Yes! I have been working on music for a while. I might even release a mixture of the live shows from 54 Below and this show coming up at The Green Room 42. I'm thinking about it... and I've got a good number of songs that I like, ready to be released soon. So in a way, these shows are a sort of temperature test case for some of my original songs as well.
Yes. Now let's talk about those original songs. Are you writing the songs, the original songs?
I am. Yeah. I am, with producers, with writers that I love that I get with and share my ideas ... like that's the one thing... I know what I want. I know what I like, I don't consider myself a songwriter even if the lyrics are mine -- a lot of them are mine --- but songwriters have the most amazing way of using their brains that I don't have. So I decided I can do it with someone, but I don't think I did that with it alone.
So your upcoming show at The Green Room 42, it is a different show from the one you did at 54 below.
It's an updated version of that. Some stories, some material is the same, but I've had other material and a few other songs that weren't in the last show. I wanted to continue on the story a little bit and explain, or just share some fun stuff that has happened in the last few years. It's been three years since I was here last! So, you know, things happen in life. I think Fuller House had just started and it has just finished and Dancing With The Stars hadn't happened so I think it's kind of like a mishmash of old and new.
Did Dancing With the Stars increase your fan base?
I guess... maybe. I'm not really sure. What it did increase is the attention on my dancing skills (Laughing) that before wasn't really something that people knew about. I got a ton of just lovely people saying how much the enjoyed it and how much they thought we did something special in the show, which was my goal when I went in there. I actually don't know why I went (Laughing) when I did! I was like, "Oh yes, I'm here because I really love dancing!" So that's the case, "Let's just put out the best possible pieces, we can muster" with incredible Cheryl Burke. So I love the fact that people recognize that. And at the end of the day, the competition is, you know, it's child's play. Like, who cares if you win or don't but those eight weeks, where you're in front of millions and millions of people, the way I see it is: make it count.
If they did an all-stars edition and invited you back, would you go?
The answer is I don't know. I don't know because I left on such a, such a high and it was so perfect for what it was. And I don't know if I want to go through it again. (Laughing) Like I got a big kind of injury from it. So it's kind of like... it's a lot. But I have a lot of love for it.
When you are creating a club act where you're presenting Juan Pablo Di Pace, how do you decide how personal you want to get with the story that you're going to tell?

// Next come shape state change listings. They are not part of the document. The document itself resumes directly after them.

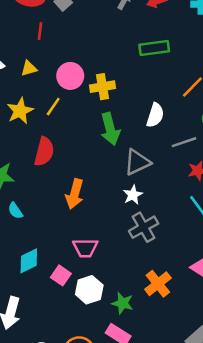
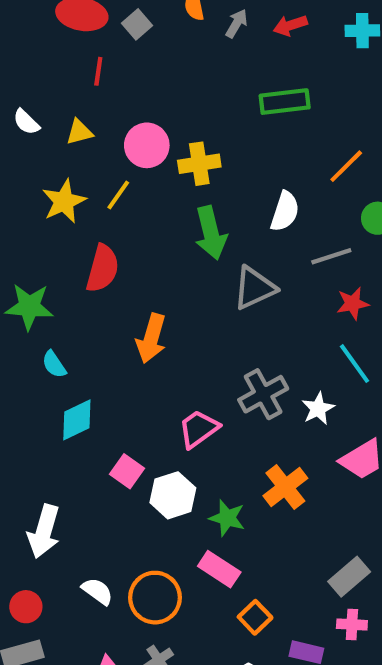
white star: (133, 195) -> (318, 409), moved
pink trapezoid: (85, 248) -> (198, 429), moved, turned 144
cyan diamond: (29, 261) -> (77, 420), moved

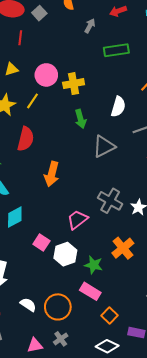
gray arrow: (237, 23) -> (90, 26), moved
green arrow: (211, 233) -> (81, 119), size x0.7
gray cross: (263, 394) -> (110, 201), turned -30

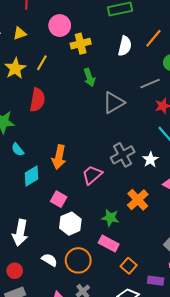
pink circle: (46, 75) -> (60, 26), moved
white semicircle: (118, 107) -> (125, 46), moved
orange arrow: (52, 174) -> (59, 157), moved
gray cross: (110, 201) -> (123, 155), turned 35
white hexagon: (65, 254) -> (70, 224), moved

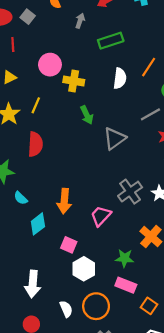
yellow cross: (81, 44) -> (74, 81), turned 30
white semicircle: (49, 260) -> (66, 309), turned 42

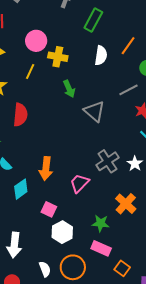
green rectangle: (111, 41) -> (93, 20), turned -45
yellow line: (36, 105) -> (30, 72), moved
gray triangle: (115, 138) -> (94, 111), turned -45

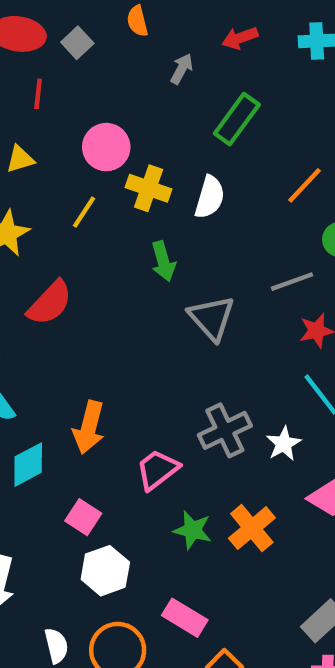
white semicircle: (101, 55) -> (210, 197), moved
red semicircle: (20, 115) -> (50, 303), turned 30
green star: (101, 223) -> (192, 530), moved

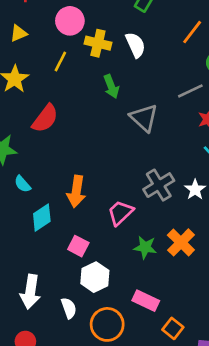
white semicircle: (210, 197) -> (135, 45), turned -35
white semicircle: (56, 646) -> (69, 308), moved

Well... It's a mixture of the songs that I really want to sing. I look at these shows almost as a musical, in a way. I've tried in the past to do the whole concert thing where you just sing one song and another one, and then maybe you say two words, and then sing another one. And it's just not me. I need to have a through-line and a reason. (Laughing) I almost need to explain why in this moment of my life I need to sing this song, or what story, what thing, what anecdotes that I went through inspire what I'm about to sing. I guess that's any cabaret. That's what cabaret is. I think I was so inspired, honestly, by Elaine Stritch At Liberty.
Yes!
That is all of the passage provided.